*** RECORDS PROVIDED Section Begins ***
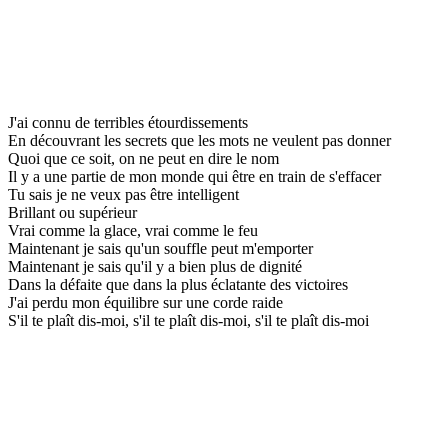
J'ai connu de terribles étourdissements
En découvrant les secrets que les mots ne veulent pas donner
Quoi que ce soit, on ne peut en dire le nom
Il y a une partie de mon monde qui être en train de s'effacer
Tu sais je ne veux pas être intelligent
Brillant ou supérieur
Vrai comme la glace, vrai comme le feu
Maintenant je sais qu'un souffle peut m'emporter
Maintenant je sais qu'il y a bien plus de dignité
Dans la défaite que dans la plus éclatante des victoires
J'ai perdu mon équilibre sur une corde raide
S'il te plaît dis-moi, s'il te plaît dis-moi, s'il te plaît dis-moi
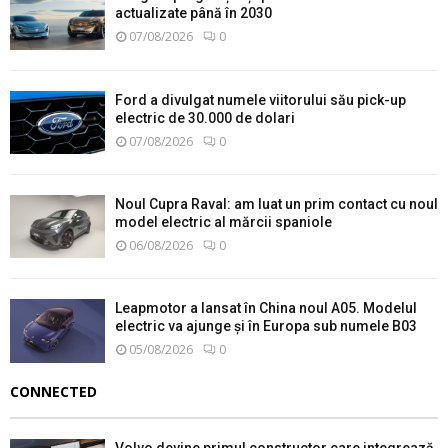
actualizate până în 2030
07/08/2026
0
Ford a divulgat numele viitorului său pick-up
electric de 30.000 de dolari
07/08/2026
0
Noul Cupra Raval: am luat un prim contact cu noul
model electric al mărcii spaniole
06/08/2026
0
Leapmotor a lansat în China noul A05. Modelul
electric va ajunge și în Europa sub numele B03
05/08/2026
0
CONNECTED
Volvo devine primul constructor care integrează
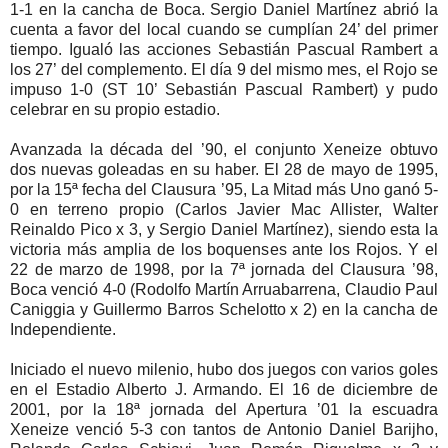
1-1 en la cancha de Boca. Sergio Daniel Martínez abrió la
cuenta a favor del local cuando se cumplían 24’ del primer
tiempo. Igualó las acciones Sebastián Pascual Rambert a
los 27’ del complemento. El día 9 del mismo mes, el Rojo se
impuso 1-0 (ST 10’ Sebastián Pascual Rambert) y pudo
celebrar en su propio estadio.
Avanzada la década del ’90, el conjunto Xeneize obtuvo
dos nuevas goleadas en su haber. El 28 de mayo de 1995,
por la 15ª fecha del Clausura ’95, La Mitad más Uno ganó 5-
0 en terreno propio (Carlos Javier Mac Allister, Walter
Reinaldo Pico x 3, y Sergio Daniel Martínez), siendo esta la
victoria más amplia de los boquenses ante los Rojos. Y el
22 de marzo de 1998, por la 7ª jornada del Clausura ’98,
Boca venció 4-0 (Rodolfo Martín Arruabarrena, Claudio Paul
Caniggia y Guillermo Barros Schelotto x 2) en la cancha de
Independiente.
Iniciado el nuevo milenio, hubo dos juegos con varios goles
en el Estadio Alberto J. Armando. El 16 de diciembre de
2001, por la 18ª jornada del Apertura ’01 la escuadra
Xeneize venció 5-3 con tantos de Antonio Daniel Barijho,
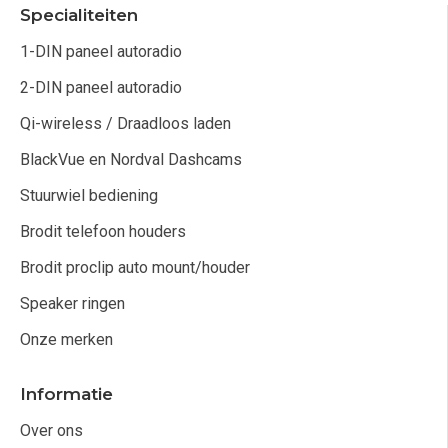
Specialiteiten
1-DIN paneel autoradio
2-DIN paneel autoradio
Qi-wireless / Draadloos laden
BlackVue en Nordval Dashcams
Stuurwiel bediening
Brodit telefoon houders
Brodit proclip auto mount/houder
Speaker ringen
Onze merken
Informatie
Over ons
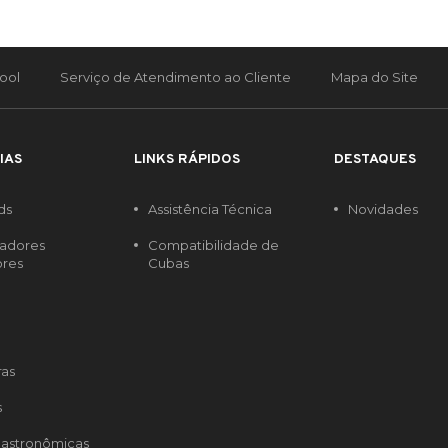
ool
Serviço de Atendimento ao Cliente
Mapa do Site
IAS
LINKS RÁPIDOS
DESTAQUES
ds
Assistência Técnica
Novidades
radores
Compatibilidade de
ores
Cubas
ras
s
astronômicas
*** RECORDS PROVIDED Section Ends ***
- [TASK OBJECTIVE]:
Your copy should repeat each entry above exactly but contain no pictures.

- [TASK SOLUTION]:
J'ai connu de terribles étourdissements
En découvrant les secrets que les mots ne veulent pas donner
Quoi que ce soit, on ne peut en dire le nom
Il y a une partie de mon monde qui être en train de s'effacer
Tu sais je ne veux pas être intelligent
Brillant ou supérieur
Vrai comme la glace, vrai comme le feu
Maintenant je sais qu'un souffle peut m'emporter
Maintenant je sais qu'il y a bien plus de dignité
Dans la défaite que dans la plus éclatante des victoires
J'ai perdu mon équilibre sur une corde raide
S'il te plaît dis-moi, s'il te plaît dis-moi, s'il te plaît dis-moi
actualizate până în 2030
07/08/2026
0
Ford a divulgat numele viitorului său pick-up
electric de 30.000 de dolari
07/08/2026
0
Noul Cupra Raval: am luat un prim contact cu noul
model electric al mărcii spaniole
06/08/2026
0
Leapmotor a lansat în China noul A05. Modelul
electric va ajunge și în Europa sub numele B03
05/08/2026
0
CONNECTED
Volvo devine primul constructor care integrează
1-1 en la cancha de Boca. Sergio Daniel Martínez abrió la
cuenta a favor del local cuando se cumplían 24’ del primer
tiempo. Igualó las acciones Sebastián Pascual Rambert a
los 27’ del complemento. El día 9 del mismo mes, el Rojo se
impuso 1-0 (ST 10’ Sebastián Pascual Rambert) y pudo
celebrar en su propio estadio.
Avanzada la década del ’90, el conjunto Xeneize obtuvo
dos nuevas goleadas en su haber. El 28 de mayo de 1995,
por la 15ª fecha del Clausura ’95, La Mitad más Uno ganó 5-
0 en terreno propio (Carlos Javier Mac Allister, Walter
Reinaldo Pico x 3, y Sergio Daniel Martínez), siendo esta la
victoria más amplia de los boquenses ante los Rojos. Y el
22 de marzo de 1998, por la 7ª jornada del Clausura ’98,
Boca venció 4-0 (Rodolfo Martín Arruabarrena, Claudio Paul
Caniggia y Guillermo Barros Schelotto x 2) en la cancha de
Independiente.
Iniciado el nuevo milenio, hubo dos juegos con varios goles
en el Estadio Alberto J. Armando. El 16 de diciembre de
2001, por la 18ª jornada del Apertura ’01 la escuadra
Xeneize venció 5-3 con tantos de Antonio Daniel Barijho,
Specialiteiten
1-DIN paneel autoradio
2-DIN paneel autoradio
Qi-wireless / Draadloos laden
BlackVue en Nordval Dashcams
Stuurwiel bediening
Brodit telefoon houders
Brodit proclip auto mount/houder
Speaker ringen
Onze merken
Informatie
Over ons
ool
Serviço de Atendimento ao Cliente
Mapa do Site
IAS
LINKS RÁPIDOS
DESTAQUES
ds
Assistência Técnica
Novidades
radores
Compatibilidade de
ores
Cubas
ras
s
astronômicas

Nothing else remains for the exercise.